Malas rachas (escritura catártico-reflexiva)

Bruselas, 3am a la intemperie, justo cuando parecía que la espera no podía hacerse más larga, empezó a lloviznar.

Cada tanto en la vida viajera suceden  escenas como esta. Las pérdidas de colectivos, las noches a la intemperie, las esperas eternas siguen apareciendo una y otra vez, en cada lugar, en cualquier momento. A veces, estos tropiezos devienen en encuentros fantabulásticos, ya sea con gente nueva, con la buena suerte o con una misma; pero otras veces se quedan en esas sensaciones de apuro, sueño,bronca, frío. ¿ Qué  es lo que hace que unas veces sean unas y otras veces sean otras? Ese sí que es un misterio del universo, cada vez es única y la línea que divide la aventura de la catástrofe no llega a ser demasiado clara.

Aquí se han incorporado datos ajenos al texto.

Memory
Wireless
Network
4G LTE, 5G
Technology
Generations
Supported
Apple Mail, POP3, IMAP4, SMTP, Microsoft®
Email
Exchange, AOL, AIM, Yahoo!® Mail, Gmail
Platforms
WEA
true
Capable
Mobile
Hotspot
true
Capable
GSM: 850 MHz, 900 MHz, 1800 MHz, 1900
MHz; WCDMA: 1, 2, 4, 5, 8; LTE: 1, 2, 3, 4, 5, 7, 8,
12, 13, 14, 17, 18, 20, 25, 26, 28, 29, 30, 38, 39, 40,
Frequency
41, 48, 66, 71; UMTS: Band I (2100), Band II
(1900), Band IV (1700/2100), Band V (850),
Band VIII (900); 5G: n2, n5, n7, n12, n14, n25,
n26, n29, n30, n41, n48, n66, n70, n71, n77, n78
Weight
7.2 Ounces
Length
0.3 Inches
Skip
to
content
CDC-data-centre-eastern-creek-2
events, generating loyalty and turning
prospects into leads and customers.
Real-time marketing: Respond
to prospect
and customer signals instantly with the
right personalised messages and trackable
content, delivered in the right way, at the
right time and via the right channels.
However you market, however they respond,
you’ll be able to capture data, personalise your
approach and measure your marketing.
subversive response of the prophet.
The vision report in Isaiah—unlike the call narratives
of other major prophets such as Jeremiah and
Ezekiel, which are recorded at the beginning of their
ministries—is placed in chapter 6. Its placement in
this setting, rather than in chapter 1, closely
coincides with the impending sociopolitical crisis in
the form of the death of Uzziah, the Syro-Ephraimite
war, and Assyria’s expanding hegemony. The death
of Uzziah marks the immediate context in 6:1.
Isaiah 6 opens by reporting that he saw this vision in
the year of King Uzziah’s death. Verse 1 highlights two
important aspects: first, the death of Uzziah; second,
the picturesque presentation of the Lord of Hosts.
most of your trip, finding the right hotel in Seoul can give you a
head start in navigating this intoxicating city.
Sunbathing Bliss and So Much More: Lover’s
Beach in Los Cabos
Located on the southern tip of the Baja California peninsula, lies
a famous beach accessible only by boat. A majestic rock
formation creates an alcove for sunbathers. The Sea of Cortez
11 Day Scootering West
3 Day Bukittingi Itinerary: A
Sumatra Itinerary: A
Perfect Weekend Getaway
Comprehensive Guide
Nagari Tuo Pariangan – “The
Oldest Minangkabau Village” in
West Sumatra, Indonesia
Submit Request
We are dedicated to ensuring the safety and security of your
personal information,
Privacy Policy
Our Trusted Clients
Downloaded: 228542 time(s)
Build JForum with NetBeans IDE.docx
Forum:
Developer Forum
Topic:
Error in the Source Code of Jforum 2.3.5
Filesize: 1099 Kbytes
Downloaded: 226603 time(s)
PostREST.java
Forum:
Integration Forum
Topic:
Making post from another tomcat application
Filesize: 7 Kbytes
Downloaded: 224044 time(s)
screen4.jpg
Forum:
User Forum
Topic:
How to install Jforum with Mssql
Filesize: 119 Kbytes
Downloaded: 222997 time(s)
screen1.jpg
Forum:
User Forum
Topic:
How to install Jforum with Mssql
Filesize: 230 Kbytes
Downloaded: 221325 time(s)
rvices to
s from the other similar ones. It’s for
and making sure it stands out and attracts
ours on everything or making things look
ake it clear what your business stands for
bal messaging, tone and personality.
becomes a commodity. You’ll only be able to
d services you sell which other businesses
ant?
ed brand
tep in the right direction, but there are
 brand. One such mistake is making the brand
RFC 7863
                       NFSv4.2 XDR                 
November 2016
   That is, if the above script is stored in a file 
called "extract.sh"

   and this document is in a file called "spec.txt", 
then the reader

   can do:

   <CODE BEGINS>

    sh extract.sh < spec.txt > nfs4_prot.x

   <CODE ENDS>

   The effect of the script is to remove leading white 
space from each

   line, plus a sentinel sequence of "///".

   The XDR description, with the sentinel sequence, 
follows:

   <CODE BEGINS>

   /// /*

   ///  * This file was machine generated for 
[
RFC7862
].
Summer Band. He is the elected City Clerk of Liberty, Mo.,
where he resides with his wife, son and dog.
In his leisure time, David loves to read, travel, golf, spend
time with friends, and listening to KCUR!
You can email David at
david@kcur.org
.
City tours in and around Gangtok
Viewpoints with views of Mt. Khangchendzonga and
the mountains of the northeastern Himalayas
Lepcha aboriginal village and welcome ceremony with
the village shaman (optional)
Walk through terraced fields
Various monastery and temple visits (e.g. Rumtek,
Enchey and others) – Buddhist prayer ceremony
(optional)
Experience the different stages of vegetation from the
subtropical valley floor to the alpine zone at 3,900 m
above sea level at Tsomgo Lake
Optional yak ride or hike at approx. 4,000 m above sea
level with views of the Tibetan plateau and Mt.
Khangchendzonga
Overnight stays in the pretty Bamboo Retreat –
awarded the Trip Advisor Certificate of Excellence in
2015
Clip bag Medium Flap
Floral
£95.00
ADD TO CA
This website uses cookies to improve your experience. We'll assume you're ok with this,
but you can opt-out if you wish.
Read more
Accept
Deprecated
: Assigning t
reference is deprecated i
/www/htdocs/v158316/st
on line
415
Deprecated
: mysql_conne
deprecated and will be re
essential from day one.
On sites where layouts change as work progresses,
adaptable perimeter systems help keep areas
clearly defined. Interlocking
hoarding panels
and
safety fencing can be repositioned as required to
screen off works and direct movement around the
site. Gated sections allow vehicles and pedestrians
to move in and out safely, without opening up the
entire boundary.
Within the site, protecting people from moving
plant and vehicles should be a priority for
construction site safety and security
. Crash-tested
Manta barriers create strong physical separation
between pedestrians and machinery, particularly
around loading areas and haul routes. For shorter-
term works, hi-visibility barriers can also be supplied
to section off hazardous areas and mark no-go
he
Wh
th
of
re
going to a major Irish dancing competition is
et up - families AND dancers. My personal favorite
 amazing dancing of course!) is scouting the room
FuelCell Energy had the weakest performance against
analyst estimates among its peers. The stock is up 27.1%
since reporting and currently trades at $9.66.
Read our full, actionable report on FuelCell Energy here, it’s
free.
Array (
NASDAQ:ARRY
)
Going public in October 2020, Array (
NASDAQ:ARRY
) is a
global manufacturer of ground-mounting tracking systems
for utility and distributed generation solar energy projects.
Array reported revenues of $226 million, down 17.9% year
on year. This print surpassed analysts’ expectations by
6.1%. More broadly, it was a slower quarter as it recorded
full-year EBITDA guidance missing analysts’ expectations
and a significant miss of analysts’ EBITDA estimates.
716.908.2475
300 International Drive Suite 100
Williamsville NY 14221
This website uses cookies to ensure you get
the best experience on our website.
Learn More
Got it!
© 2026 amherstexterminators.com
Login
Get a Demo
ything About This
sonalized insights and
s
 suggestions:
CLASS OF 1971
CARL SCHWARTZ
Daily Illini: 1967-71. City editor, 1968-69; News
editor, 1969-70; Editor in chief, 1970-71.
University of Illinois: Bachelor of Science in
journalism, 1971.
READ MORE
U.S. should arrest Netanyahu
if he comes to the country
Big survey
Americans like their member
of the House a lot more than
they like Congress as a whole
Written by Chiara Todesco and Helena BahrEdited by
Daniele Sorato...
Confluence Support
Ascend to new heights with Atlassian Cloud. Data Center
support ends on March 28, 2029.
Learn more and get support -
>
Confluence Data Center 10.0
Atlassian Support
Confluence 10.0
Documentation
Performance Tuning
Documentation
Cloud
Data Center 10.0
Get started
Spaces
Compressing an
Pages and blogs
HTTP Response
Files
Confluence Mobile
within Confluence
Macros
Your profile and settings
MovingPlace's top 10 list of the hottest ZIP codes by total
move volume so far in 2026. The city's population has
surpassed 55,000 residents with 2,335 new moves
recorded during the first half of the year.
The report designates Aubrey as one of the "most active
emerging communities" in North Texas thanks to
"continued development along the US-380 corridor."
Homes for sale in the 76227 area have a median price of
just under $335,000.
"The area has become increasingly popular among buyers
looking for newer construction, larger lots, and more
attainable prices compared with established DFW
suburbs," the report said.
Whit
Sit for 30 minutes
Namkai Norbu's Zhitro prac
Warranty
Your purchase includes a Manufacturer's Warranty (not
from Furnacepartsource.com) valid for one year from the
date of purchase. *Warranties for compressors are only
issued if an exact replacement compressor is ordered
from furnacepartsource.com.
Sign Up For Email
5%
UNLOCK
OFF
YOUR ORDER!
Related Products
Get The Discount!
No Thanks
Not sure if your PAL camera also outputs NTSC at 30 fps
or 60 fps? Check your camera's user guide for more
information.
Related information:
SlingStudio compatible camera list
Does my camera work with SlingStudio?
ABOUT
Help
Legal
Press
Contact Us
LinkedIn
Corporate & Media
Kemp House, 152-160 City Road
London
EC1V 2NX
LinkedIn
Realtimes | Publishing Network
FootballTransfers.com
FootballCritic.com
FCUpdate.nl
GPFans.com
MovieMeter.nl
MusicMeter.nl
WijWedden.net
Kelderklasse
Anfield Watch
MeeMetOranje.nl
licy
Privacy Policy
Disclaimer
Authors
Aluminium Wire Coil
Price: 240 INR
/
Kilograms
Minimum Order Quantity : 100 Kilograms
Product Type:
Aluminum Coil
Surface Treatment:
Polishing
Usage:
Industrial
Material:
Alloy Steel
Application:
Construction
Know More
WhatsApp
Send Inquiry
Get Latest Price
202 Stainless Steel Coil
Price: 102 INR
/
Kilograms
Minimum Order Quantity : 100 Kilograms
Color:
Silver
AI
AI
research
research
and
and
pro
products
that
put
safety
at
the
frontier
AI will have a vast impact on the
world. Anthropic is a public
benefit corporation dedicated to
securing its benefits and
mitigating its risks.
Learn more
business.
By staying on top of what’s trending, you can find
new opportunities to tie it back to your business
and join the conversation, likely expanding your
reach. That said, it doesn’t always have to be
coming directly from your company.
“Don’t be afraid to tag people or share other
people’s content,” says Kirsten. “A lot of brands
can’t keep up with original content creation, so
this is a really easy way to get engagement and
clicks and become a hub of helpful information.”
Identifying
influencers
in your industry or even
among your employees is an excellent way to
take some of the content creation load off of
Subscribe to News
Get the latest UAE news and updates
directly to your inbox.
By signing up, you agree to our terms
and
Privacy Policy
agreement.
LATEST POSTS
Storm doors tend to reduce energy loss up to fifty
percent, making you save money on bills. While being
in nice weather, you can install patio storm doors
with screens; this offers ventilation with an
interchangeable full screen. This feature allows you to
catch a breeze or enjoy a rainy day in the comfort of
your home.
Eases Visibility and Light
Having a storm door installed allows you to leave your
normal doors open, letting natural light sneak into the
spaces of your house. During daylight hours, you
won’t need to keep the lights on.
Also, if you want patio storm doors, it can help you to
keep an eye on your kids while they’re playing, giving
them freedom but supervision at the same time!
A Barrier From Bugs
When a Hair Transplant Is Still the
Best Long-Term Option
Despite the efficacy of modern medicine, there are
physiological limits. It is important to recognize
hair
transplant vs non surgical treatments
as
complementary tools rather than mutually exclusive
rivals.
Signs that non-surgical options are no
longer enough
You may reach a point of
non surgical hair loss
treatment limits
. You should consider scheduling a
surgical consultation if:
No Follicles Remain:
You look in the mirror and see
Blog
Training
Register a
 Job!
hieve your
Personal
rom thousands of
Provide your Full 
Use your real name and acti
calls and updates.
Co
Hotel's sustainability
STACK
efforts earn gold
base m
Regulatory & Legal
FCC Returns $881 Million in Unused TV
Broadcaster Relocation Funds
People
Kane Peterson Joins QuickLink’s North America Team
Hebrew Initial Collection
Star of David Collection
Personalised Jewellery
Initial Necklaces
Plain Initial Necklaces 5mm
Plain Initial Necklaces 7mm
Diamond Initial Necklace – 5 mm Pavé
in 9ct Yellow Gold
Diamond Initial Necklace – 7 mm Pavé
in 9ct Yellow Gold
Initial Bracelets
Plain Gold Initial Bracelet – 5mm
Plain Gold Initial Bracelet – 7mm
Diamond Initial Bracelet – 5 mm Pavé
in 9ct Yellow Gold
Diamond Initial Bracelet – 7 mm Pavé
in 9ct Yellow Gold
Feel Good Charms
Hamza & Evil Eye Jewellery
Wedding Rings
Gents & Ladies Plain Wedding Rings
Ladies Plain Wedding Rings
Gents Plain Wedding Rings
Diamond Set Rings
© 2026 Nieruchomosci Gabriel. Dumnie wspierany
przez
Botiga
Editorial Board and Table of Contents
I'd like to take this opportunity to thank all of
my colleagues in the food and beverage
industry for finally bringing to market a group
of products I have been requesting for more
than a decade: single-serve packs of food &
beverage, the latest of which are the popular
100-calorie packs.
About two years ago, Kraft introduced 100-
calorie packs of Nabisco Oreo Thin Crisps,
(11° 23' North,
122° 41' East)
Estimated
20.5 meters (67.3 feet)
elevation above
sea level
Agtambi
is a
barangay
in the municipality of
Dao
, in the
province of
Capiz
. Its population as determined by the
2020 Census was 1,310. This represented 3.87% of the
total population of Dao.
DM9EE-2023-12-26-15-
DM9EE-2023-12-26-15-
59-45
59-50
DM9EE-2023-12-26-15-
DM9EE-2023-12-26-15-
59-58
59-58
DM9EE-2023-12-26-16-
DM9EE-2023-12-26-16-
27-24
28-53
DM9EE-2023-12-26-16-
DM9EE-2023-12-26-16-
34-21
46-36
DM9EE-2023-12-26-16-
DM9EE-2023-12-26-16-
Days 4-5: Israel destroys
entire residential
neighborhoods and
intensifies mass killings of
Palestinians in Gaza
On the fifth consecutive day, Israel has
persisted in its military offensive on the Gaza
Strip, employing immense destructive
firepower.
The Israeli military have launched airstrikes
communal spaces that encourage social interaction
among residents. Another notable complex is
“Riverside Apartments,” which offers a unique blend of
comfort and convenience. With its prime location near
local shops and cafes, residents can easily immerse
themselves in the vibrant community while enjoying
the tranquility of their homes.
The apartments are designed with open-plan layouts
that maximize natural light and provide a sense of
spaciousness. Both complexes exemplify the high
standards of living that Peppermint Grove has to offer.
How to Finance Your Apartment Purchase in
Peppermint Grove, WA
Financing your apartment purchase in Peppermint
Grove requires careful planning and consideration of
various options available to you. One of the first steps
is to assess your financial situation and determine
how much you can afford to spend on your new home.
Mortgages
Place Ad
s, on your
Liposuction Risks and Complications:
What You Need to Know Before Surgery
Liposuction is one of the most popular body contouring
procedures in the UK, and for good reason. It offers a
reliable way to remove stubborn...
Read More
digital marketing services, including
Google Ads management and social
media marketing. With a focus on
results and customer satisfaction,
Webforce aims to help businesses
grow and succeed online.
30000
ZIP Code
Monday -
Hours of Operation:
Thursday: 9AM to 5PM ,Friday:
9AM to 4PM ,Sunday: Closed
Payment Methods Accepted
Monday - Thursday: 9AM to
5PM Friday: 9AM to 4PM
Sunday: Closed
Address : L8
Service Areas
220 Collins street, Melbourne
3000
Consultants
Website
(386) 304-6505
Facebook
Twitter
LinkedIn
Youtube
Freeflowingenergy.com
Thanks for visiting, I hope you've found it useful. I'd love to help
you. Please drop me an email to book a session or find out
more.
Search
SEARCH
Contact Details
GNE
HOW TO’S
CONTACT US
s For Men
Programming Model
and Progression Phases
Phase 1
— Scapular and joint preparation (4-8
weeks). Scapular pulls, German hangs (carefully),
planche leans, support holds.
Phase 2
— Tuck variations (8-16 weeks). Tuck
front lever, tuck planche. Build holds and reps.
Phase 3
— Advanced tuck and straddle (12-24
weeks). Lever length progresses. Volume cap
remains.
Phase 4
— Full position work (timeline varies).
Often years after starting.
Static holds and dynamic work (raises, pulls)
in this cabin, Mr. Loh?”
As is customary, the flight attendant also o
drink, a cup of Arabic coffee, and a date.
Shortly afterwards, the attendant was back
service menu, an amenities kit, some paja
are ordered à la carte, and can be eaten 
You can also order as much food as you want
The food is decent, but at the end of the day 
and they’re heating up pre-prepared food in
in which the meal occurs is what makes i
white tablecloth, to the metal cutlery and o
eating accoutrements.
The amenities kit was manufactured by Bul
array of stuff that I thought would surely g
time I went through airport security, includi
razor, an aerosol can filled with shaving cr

Esta vez estábamos más de catástrofe que de aventura debo reconocer. Quizás fue porque no me gusta el frío, o porque en Bruselas llovía, o porque en general me gusta dormir. Quizás fue porque la decisión de viajar de noche fue tomada “estratégicamente” para ahorrarnos una noche de hostel, sin considerar ni un poquito el factor jet lag o necesidad de sueño o cambio de clima. Quizás fue porque pasamos de transpirar  en un pueblito caribeño a no sentir la nariz del frío en una ciudad europea. O hasta quizás fue porque por llegar 10 minutos tarde, tuvimos que esperar  6 horas.

La cuestión es que ahí estábamos, con todo el abrigo que podíamos encontrar, mirando los relojes de los celulares que obviamente no querían avanzar. Esperando que ese momento pasase a ser anécdota de una vez por todas.

Y entonces, entre tanta espera, se me activaron parte de los “yoes” que ando cargando por el mundo.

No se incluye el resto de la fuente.